In der griechischen Sage versucht der Sänger Orpheus, seine verstorbene Frau Eurydike aus der Unterwelt zurück ins Leben zu führen. In der App-Oper nähern sich die Jugendlichen diesem Thema, indem sie sich die Frage stellen, was sie vermissen. Die Antworten fallen sehr unterschiedlich aus: Mal fehlt die Freundin, die in syrischen Kriegswirren zurückgeblieben ist, mal fehlt das Internet wegen des kaputten WLANs.

Im ersten Teil der zweistündigen Aufführung, die als Zusammenarbeit zwischen der Oper, dem Musikzentrum und der Stadt entwickelt wurde, werden die Antworten in Gruppen zusammengefasst: Die Jugendlichen beschwören ihre jeweiligen Erinnerungen und versuchen damit immer wieder vergebens, eine auf die Bühnenwand projizierte Computer-App namens Eurydike dazu zu bewegen, den Eingang zur Unterwelt zu öffnen (Bühne: Sarah-Katharina Karl, Interaction Design: Roman Rehor).

Andrang beim Höllenmeister

Das gelingt erst Orpheus (Daniel Preis) aus Christoph Willibald Glucks gleichnamiger Oper, die in knappen Auszügen gespielt wird, mithilfe des angesichts des Andrangs vor seiner Tür endlich überforderten Höllenmeisters (Frank Schneiders): Mit dem eisernen Bühnenvorhang öffnet sich das Tor zur Unterwelt.

Dort entfaltet der Abend einen Theaterzauber, der über die beeindruckende pädagogische Leistung hinausgeht, die ein solches Projekt ja vor allem ist. Das liegt zum einen an der zitierfreudigen, atmosphärisch dichten Musik, die Vivan und Ketan Bhatti aus den mithilfe von Apps entwickelten musikalischen Beiträgen der Jugendlichen komponiert haben.

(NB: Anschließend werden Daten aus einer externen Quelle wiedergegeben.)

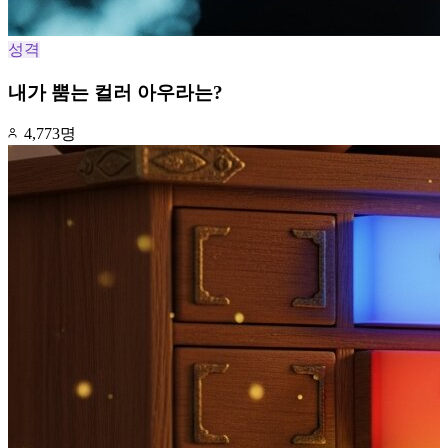
성격
내가 뿜는 컬러 아우라는?
4,773명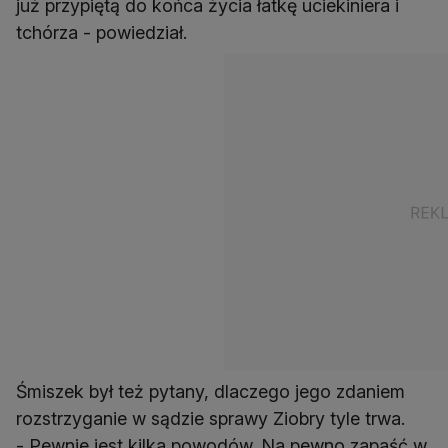
już przypiętą do końca życia łatkę uciekiniera i
tchórza - powiedział.
Śmiszek był też pytany, dlaczego jego zdaniem
rozstrzyganie w sądzie sprawy Ziobry tyle trwa.
- Pewnie jest kilka powodów. Na pewno zapaść w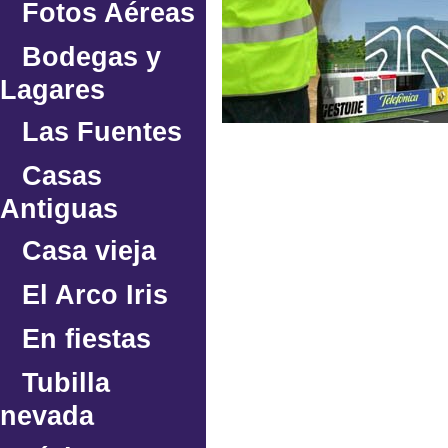
Fotos Aéreas
Bodegas y
Lagares
Las Fuentes
Casas
Antiguas
Casa vieja
El Arco Iris
En fiestas
Tubilla
nevada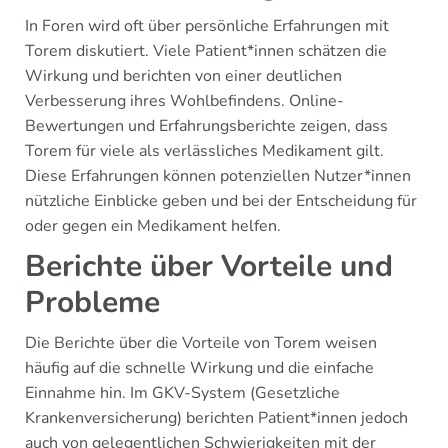
In Foren wird oft über persönliche Erfahrungen mit
Torem diskutiert. Viele Patient*innen schätzen die
Wirkung und berichten von einer deutlichen
Verbesserung ihres Wohlbefindens. Online-
Bewertungen und Erfahrungsberichte zeigen, dass
Torem für viele als verlässliches Medikament gilt.
Diese Erfahrungen können potenziellen Nutzer*innen
nützliche Einblicke geben und bei der Entscheidung für
oder gegen ein Medikament helfen.
Berichte über Vorteile und
Probleme
Die Berichte über die Vorteile von Torem weisen
häufig auf die schnelle Wirkung und die einfache
Einnahme hin. Im GKV-System (Gesetzliche
Krankenversicherung) berichten Patient*innen jedoch
auch von gelegentlichen Schwierigkeiten mit der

Das Staatsorchester bringt sie unter Leitung von Cameron Burns von einem Balkon am hinteren Bühnenende zum Klingen.

Zum anderen sind die Begegnungen der Jugendlichen mit den Verstorbenen zum Teil verstörend in Szene gesetzt: Ein Mädchen mit Kopftuch sucht die Freundin, mit der es alles im Leben geteilt hat – und findet sie in einem groß gewachsenen Bassisten. Derselbe Sänger (Yannick Spanier) entpuppt sich später als geheimnisvolle Großmutter ganz verschiedener Kinder. Die Begegnung der Lebenden und der Toten ist so weniger von Wiedersehensfreude geprägt als von Irritation. Unterbrochen werden die Szenen von starken Choreografien von Bettina Stieler.

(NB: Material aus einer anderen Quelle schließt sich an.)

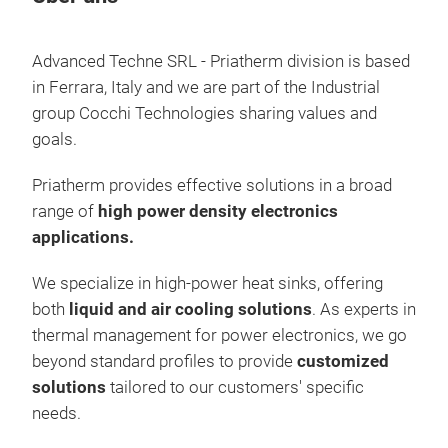
Advanced Techne SRL - Priatherm division is based
in Ferrara, Italy and we are part of the Industrial
group
Cocchi Technologies sharing values and
goals.
Priatherm provides effective solutions in a broad
range of
high power density electronics
applications.
We specialize in high-power heat sinks, offering
Luf
both
liquid and air cooling solutions
. As experts in
thermal management for power electronics, we go
Extr
beyond standard profiles to provide
customized
Sta
solutions
tailored to our customers' specific
Str
needs.
ode
Kom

Am Ende, auf dem Weg zurück aus der Unterwelt, wird auch das ungewohnt bunt zusammengesetzte Publikum angehalten, sich zu erheben und umzudrehen. Dazu wird es wie einst Orpheus ermahnt, keinesfalls den Blick hinter sich zu wagen.

Erst wenn wieder eine Arie von Gluck ertönt, nehmen die meisten wieder ihre Plätze ein und können nun auch sehen, wie zur versöhnlichen Musik die versöhnlichen Worte von der Macht der Erinnerung gesprochen werden. Begeisterter Applaus.

Noch einmal am heutigen Montag und am Dienstag, 2. Juli, jeweils um 11 Uhr.